The Government is also expected to announce a campaign to help smokers give up. Family doctors will be given powers to give nicotine gum and nicotine patches to those on low incomes at special clinics.

Nicotine gum and patches will not be put on general prescription, because of ministers' fears over costs. But it is likely that there will be limited moves to enable those on low incomes - who are among the most tenacious smokers - to get supplies at less than the pounds 6 a pack charged over the counter by chemists.

There will be no ban on smoking in pubs, bars or restaurants, but more no-smoking areas will be encouraged.

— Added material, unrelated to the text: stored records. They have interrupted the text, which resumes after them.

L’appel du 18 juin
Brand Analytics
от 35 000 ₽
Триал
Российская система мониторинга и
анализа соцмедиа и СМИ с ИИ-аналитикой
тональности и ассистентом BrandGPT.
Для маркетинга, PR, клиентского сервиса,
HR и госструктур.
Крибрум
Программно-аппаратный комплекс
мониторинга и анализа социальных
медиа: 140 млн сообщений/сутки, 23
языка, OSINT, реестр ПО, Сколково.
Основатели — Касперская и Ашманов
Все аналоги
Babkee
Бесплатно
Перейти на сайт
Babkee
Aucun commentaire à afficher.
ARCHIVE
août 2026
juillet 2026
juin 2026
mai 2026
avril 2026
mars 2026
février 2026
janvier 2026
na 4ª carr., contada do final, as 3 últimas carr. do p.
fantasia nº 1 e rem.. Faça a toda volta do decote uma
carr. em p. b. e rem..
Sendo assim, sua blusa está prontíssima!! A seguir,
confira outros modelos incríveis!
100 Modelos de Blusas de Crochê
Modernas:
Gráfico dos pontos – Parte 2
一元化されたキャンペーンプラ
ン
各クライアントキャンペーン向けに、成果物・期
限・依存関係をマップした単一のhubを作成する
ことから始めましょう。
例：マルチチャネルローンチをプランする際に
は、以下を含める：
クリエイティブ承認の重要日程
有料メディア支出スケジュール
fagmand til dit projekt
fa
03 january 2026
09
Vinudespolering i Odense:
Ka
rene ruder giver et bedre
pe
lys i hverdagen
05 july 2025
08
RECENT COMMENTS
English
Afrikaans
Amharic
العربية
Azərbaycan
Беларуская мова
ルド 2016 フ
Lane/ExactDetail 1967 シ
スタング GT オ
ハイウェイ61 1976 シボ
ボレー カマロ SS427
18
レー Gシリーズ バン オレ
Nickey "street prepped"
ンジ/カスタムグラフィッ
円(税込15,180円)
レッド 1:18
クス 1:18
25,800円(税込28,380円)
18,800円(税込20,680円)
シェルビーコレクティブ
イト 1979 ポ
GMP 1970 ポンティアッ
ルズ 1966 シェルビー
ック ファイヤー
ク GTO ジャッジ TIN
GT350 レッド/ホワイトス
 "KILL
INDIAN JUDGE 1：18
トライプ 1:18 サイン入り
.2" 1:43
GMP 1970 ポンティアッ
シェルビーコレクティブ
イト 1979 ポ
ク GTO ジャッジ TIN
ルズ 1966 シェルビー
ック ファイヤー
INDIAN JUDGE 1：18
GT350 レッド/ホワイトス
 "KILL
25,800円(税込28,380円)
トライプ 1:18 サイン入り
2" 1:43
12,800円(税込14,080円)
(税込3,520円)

The Health and Safety at Work Act will be used to enforce no-smoking bans in the workplace.

The White Paper will mark a dramatic shift in attitude within the National Health Service towards treatment of smoking as an illness, similar to that of alcohol or drug addiction.

The Public Health minister, Tessa Jowell, is keen to avoid being accused of running a "nanny state". Most changes will be voluntary, and curbs on tobacco advertising will be enforced under EU directives. None of the measures will require primary legislation.

Clive Bates, of the anti-smoking charity ASH, said: "It will be the first serious attempt to reverse the toll of unnecessary illness and death since scientists warned of the dangers in the Fifties."